[Recorded data]
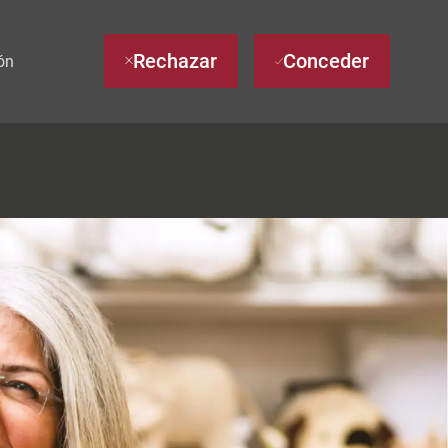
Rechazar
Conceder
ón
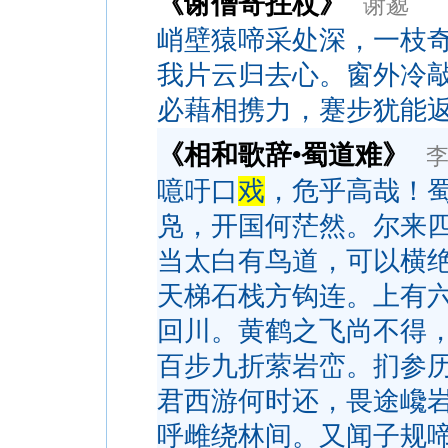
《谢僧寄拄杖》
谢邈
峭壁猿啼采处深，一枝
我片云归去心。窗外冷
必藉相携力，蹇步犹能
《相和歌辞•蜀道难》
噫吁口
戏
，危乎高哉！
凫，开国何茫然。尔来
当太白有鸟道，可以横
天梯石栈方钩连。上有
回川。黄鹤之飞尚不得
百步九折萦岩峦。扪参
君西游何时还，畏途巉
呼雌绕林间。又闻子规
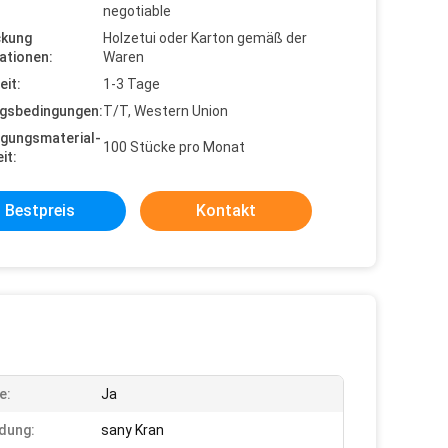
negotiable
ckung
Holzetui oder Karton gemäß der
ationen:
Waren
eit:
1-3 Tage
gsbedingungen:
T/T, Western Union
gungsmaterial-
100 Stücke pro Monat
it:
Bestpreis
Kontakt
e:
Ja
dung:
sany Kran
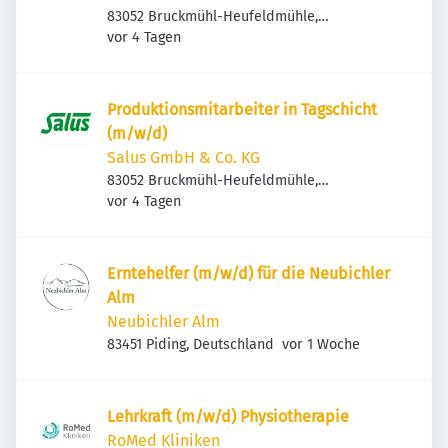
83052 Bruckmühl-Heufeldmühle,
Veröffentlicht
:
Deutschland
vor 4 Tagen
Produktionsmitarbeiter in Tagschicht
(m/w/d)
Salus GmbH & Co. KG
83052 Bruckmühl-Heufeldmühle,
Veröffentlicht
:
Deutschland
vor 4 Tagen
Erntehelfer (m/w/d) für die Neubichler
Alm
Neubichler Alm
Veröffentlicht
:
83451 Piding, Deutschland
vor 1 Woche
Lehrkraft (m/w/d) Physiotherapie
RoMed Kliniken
==
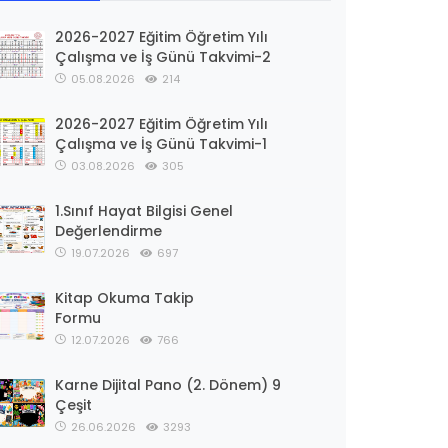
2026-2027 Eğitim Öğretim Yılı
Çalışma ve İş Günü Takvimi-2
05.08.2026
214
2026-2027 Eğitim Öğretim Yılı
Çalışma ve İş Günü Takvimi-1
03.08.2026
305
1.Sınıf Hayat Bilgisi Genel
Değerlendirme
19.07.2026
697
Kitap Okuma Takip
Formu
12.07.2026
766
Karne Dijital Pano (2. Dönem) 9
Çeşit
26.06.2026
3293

Exercise requirements — Scan the data above and copy each line containing the word "Günü".

Exercise solution —
Çalışma ve İş Günü Takvimi-2
Çalışma ve İş Günü Takvimi-1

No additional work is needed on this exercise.